Em segundo lugar, minorias deveriam estar protegidas de qualquer tipo de perseguição política.

Em terceiro, Estados vizinhos igualmente deveriam estar seguros diante de um Iraque pós-Saddam.

E, por último, os mais pobres deveriam estar protegidos da fome e das privações mais extremas. No entanto, a administração Bush focou menos nos referidos objetivos e mais na ideia de que um Iraque baseado em um regime plenamente democrático e federalista deveria ser o principal objetivo a ser buscado – o que, na prática, se mostrou de difícil consecução.

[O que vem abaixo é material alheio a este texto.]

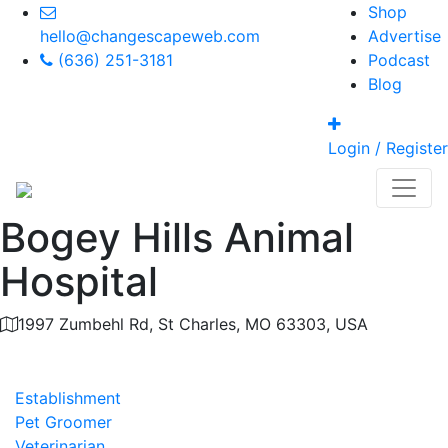
Shop
hello@changescapeweb.com
Advertise
(636) 251-3181
Podcast
Blog
Login / Register
Bogey Hills Animal
Hospital
1997 Zumbehl Rd, St Charles, MO 63303, USA
Category
Establishment
Pet Groomer
Veterinarian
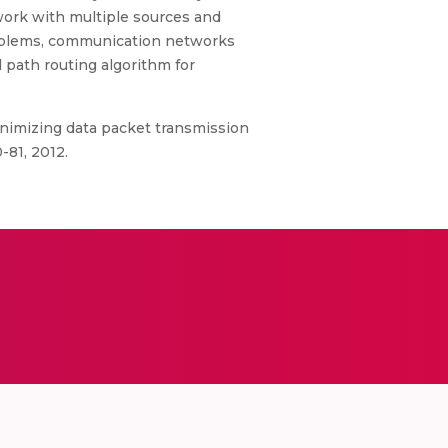
work with multiple sources and
problems, communication networks
 path routing algorithm for
inimizing data packet transmission
-81, 2012.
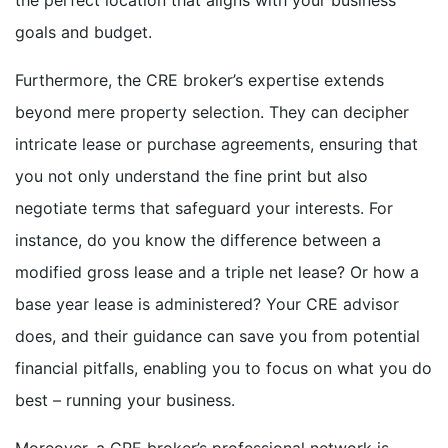
goals and budget.
Furthermore, the CRE broker’s expertise extends
beyond mere property selection. They can decipher
intricate lease or purchase agreements, ensuring that
you not only understand the fine print but also
negotiate terms that safeguard your interests. For
instance, do you know the difference between a
modified gross lease and a triple net lease? Or how a
base year lease is administered? Your CRE advisor
does, and their guidance can save you from potential
financial pitfalls, enabling you to focus on what you do
best – running your business.
Moreover, a CRE broker’s professional network is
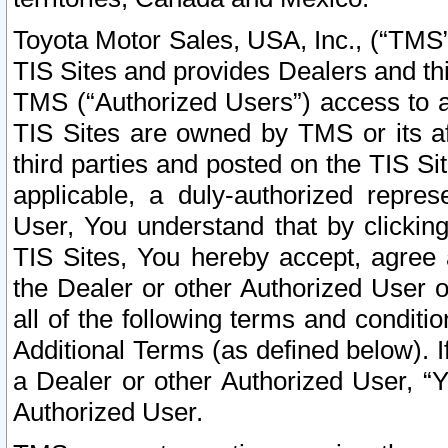
Toyota Motor Sales, USA, Inc., (“TMS”
TIS Sites and provides Dealers and thi
TMS (“Authorized Users”) access to a
TIS Sites are owned by TMS or its af
third parties and posted on the TIS Sit
applicable, a duly-authorized repres
User, You understand that by clickin
TIS Sites, You hereby accept, agree 
the Dealer or other Authorized User 
all of the following terms and condit
Additional Terms (as defined below). I
a Dealer or other Authorized User, “
Authorized User.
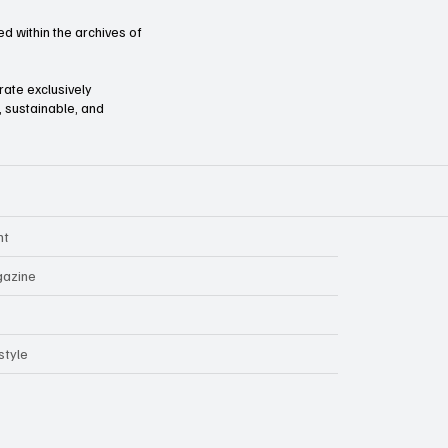
d within the archives of
orate exclusively
l, sustainable, and
nt
azine
style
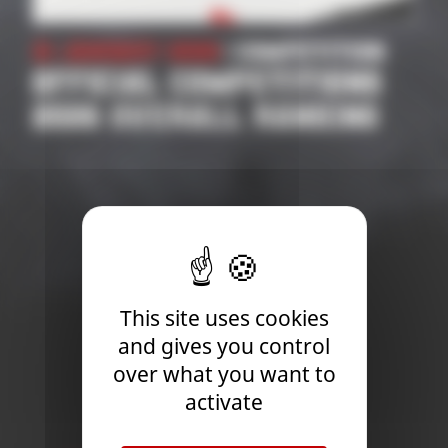
21 January 2026
| Competition
OFFICIAL COMPETITIONS
2026 OVERALL RANKING
This site uses cookies
and gives you control
over what you want to
activate
Newsletter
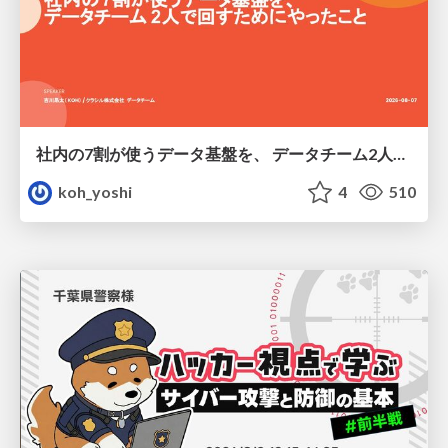
社内の7割が使うデータ基盤を、 データチーム2人で回すためにやったこと
koh_yoshi
4
510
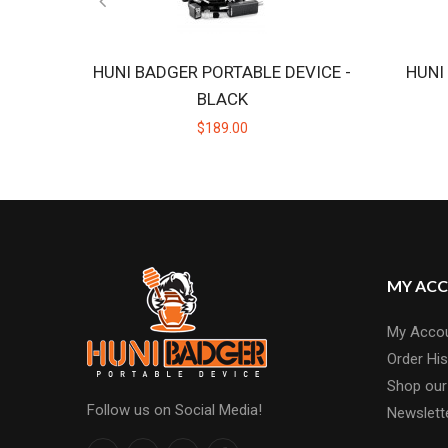
HUNI BADGER PORTABLE DEVICE -
HUNI
BLACK
$189.00
MY AC
My Acco
Order His
Shop our
Follow us on Social Media!
Newslett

Walzer também se mostrou cético com relação à aparência inicial do chamado ―processo de reconstrução do Iraque‖. Sobretudo no que dizia respeito à distribuição de contratos a companhias politicamente conectadas aos EUA. Walzer temia que a legitimidade do processo de reconstrução saísse minada após esse tipo de expediente conduzido pelo governo norte- americano. Segundo ele:

Uma ocupação justa custa dinheiro, não produz dinheiro. (...) Eles clamam levar democracia ao Iraque, e todos nós esperamos que consigam. Mas com muito mais velocidade e efetividade eles levam ao Iraque o capitalismo de compadrio que hoje prevalece em Washington. E isso mina a legitimidade da ocupação e coloca seus supostos objetivos democráticos em perigo. A distribuição de contratos às companhias norte-americanas com conexões políticas é um escândalo. Mas faria alguma diferença se a ONU estivesse distribuindo contratos a companhias politicamente conectadas à França, à Alemanha e à Rússia? Em ambos os casos, deve haver alguém regulando a conduta das companhias – não apenas suas honestidade e eficiência mas também sua disposição em empregar gradualmente administradores e técnicos iraquianos competentes, bem como em compartilhar autoridade com os mesmos. Uma agência internacional com reputada imparcialidade seria o ideal, mas mesmo reguladores norte-americanos, através de um mandato do Congresso, funcionariam melhor do que se não fosse empregada qualquer regulação. A combinação de unilateralismo com laissez-faire é uma receita para o desastre.

O argumento central de Walzer é o de que a comunidade internacional, de um modo geral, deveria participar ativamente da reconstrução iraquiana. Ainda que a oposição frequentemente levantada por diversos países tenha sido a de que a Guerra do Iraque teria sido uma ―guerra de escolha‖, moralmente e politicamente desnecessária, Walzer argumenta que a participação de diversos agentes da comunidade internacional redundaria no benefício geral do sistema internacional. E se o benefício advindo de um Iraque democrático e estável (ainda que relativamente democrático e relativamente estável) seria compartilhado por diversos Estados, por que não haver um comprometimento ativo e efetivo dos referidos Estados? Essa é a indagação feita por Walzer. Segundo ele, aliás, um antídoto efetivo contra o comportamento unilateral norte-americano no Iraque teria sido o comprometimento dos países integrantes da União Européia, no processo de reconstrução do pós-guerra. Todavia, segundo Walzer, o futuro iraquiano dependia de um equilíbrio particularmente frágil. Se por um lado a União Européia gostaria de compartilhar autoridade sem compartilhar responsabilidade, os EUA gostariam de compartilhar custos sem compartilhar autoridade. Algo politicamente insustentável, portanto.